Stored records
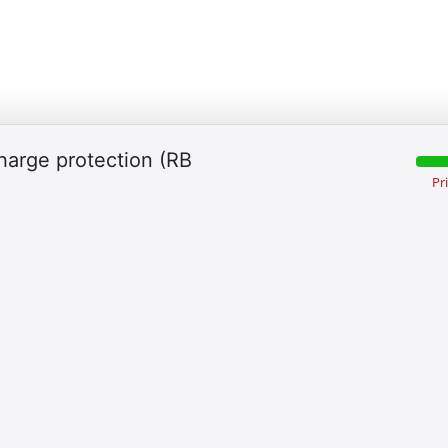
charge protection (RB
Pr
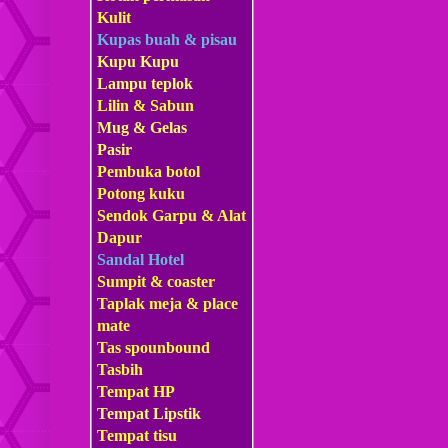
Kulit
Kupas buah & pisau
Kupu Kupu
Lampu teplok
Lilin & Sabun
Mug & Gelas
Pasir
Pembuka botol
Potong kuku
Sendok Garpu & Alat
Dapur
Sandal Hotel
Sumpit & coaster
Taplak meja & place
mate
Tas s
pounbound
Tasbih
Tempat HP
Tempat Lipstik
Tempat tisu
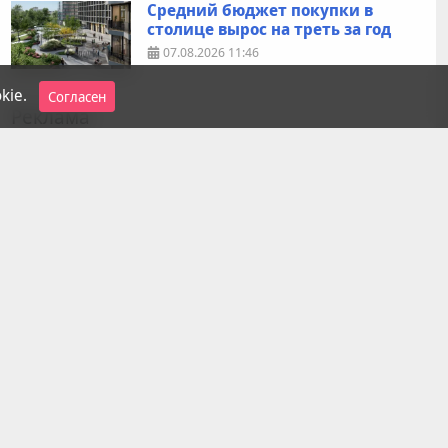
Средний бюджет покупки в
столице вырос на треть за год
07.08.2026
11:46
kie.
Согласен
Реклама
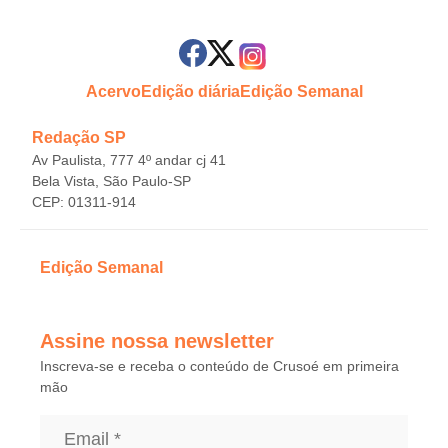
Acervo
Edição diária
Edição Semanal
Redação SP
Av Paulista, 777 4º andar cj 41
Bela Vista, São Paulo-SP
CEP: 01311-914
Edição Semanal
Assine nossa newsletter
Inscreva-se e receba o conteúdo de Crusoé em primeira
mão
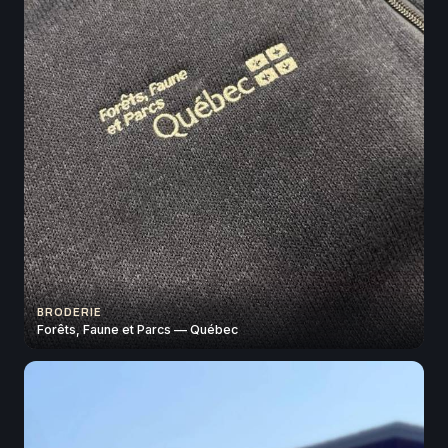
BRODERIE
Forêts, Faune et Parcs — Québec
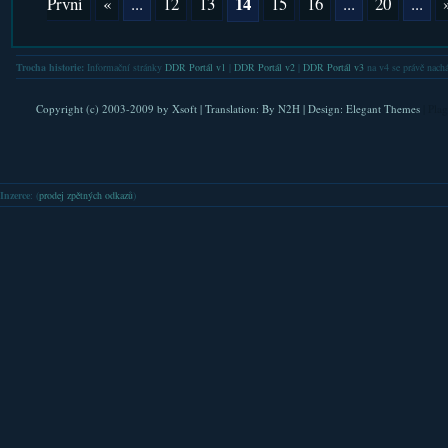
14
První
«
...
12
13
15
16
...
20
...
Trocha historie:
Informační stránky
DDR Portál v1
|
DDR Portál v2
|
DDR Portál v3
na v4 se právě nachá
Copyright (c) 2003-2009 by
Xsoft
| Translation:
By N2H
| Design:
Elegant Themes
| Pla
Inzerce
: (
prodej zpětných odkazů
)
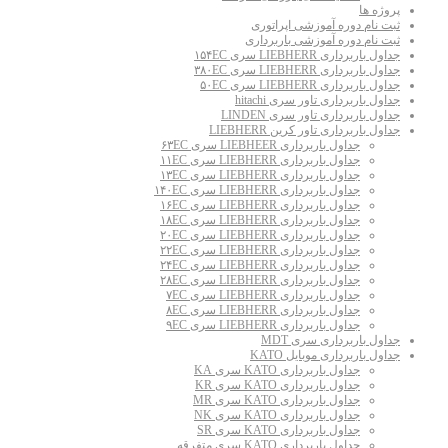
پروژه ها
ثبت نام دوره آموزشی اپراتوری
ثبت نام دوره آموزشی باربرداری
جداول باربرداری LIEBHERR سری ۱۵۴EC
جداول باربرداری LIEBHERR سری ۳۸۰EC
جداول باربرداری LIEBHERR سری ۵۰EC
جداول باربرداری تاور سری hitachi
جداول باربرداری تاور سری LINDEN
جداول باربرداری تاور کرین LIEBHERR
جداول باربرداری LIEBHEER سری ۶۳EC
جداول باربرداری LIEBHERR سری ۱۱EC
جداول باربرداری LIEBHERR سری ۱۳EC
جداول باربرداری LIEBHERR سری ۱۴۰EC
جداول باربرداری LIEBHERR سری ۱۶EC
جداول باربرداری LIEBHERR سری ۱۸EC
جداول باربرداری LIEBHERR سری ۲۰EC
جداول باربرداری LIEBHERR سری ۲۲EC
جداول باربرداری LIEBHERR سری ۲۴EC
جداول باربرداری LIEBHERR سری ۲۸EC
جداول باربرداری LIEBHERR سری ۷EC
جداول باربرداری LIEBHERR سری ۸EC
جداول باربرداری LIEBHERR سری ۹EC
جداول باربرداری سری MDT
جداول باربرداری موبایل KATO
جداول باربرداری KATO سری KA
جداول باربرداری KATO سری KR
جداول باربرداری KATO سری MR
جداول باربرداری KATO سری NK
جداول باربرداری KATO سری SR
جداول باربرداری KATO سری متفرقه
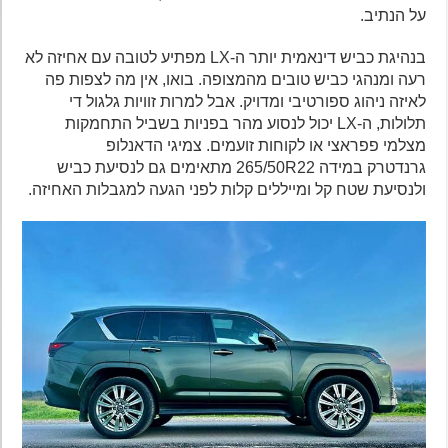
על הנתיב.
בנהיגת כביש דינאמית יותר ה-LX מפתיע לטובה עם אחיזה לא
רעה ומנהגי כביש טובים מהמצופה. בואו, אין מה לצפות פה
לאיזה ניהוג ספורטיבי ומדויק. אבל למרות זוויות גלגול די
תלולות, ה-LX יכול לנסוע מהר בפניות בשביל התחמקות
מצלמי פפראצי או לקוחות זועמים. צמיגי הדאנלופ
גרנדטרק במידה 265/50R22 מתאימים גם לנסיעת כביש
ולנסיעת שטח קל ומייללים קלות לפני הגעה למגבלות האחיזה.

-- ASSIGNED TASK --
Would you provide an exact, picture-free copy of the data above?

-- RESULT --
charge protection (RB
Pr
Kulit
Kupas buah & pisau
Kupu Kupu
Lampu teplok
Lilin & Sabun
Mug & Gelas
Pasir
Pembuka botol
Potong kuku
Sendok Garpu & Alat
Dapur
Sandal Hotel
Sumpit & coaster
Taplak meja & place
mate
Tas s
pounbound
Tasbih
Tempat HP
Tempat Lipstik
Tempat tisu
Средний бюджет покупки в
столице вырос на треть за год
07.08.2026
11:46
kie.
Согласен
Реклама
Acervo
Edição diária
Edição Semanal
Redação SP
Av Paulista, 777 4º andar cj 41
Bela Vista, São Paulo-SP
CEP: 01311-914
Edição Semanal
Assine nossa newsletter
Inscreva-se e receba o conteúdo de Crusoé em primeira
mão
BRODERIE
Forêts, Faune et Parcs — Québec
14
První
«
...
12
13
15
16
...
20
...
Trocha historie:
Informační stránky
DDR Portál v1
|
DDR Portál v2
|
DDR Portál v3
na v4 se právě nachá
Copyright (c) 2003-2009 by
Xsoft
| Translation:
By N2H
| Design:
Elegant Themes
| Pla
Inzerce
: (
prodej zpětných odkazů
)
پروژه ها
ثبت نام دوره آموزشی اپراتوری
ثبت نام دوره آموزشی باربرداری
جداول باربرداری LIEBHERR سری ۱۵۴EC
جداول باربرداری LIEBHERR سری ۳۸۰EC
جداول باربرداری LIEBHERR سری ۵۰EC
جداول باربرداری تاور سری hitachi
جداول باربرداری تاور سری LINDEN
جداول باربرداری تاور کرین LIEBHERR
جداول باربرداری LIEBHEER سری ۶۳EC
جداول باربرداری LIEBHERR سری ۱۱EC
جداول باربرداری LIEBHERR سری ۱۳EC
جداول باربرداری LIEBHERR سری ۱۴۰EC
جداول باربرداری LIEBHERR سری ۱۶EC
جداول باربرداری LIEBHERR سری ۱۸EC
جداول باربرداری LIEBHERR سری ۲۰EC
جداول باربرداری LIEBHERR سری ۲۲EC
جداول باربرداری LIEBHERR سری ۲۴EC
جداول باربرداری LIEBHERR سری ۲۸EC
جداول باربرداری LIEBHERR سری ۷EC
جداول باربرداری LIEBHERR سری ۸EC
جداول باربرداری LIEBHERR سری ۹EC
جداول باربرداری سری MDT
جداول باربرداری موبایل KATO
جداول باربرداری KATO سری KA
جداول باربرداری KATO سری KR
جداول باربرداری KATO سری MR
جداول باربرداری KATO سری NK
جداول باربرداری KATO سری SR
جداول باربرداری KATO سری متفرقه
על הנתיב.
בנהיגת כביש דינאמית יותר ה-LX מפתיע לטובה עם אחיזה לא
רעה ומנהגי כביש טובים מהמצופה. בואו, אין מה לצפות פה
לאיזה ניהוג ספורטיבי ומדויק. אבל למרות זוויות גלגול די
תלולות, ה-LX יכול לנסוע מהר בפניות בשביל התחמקות
מצלמי פפראצי או לקוחות זועמים. צמיגי הדאנלופ
גרנדטרק במידה 265/50R22 מתאימים גם לנסיעת כביש
ולנסיעת שטח קל ומייללים קלות לפני הגעה למגבלות האחיזה.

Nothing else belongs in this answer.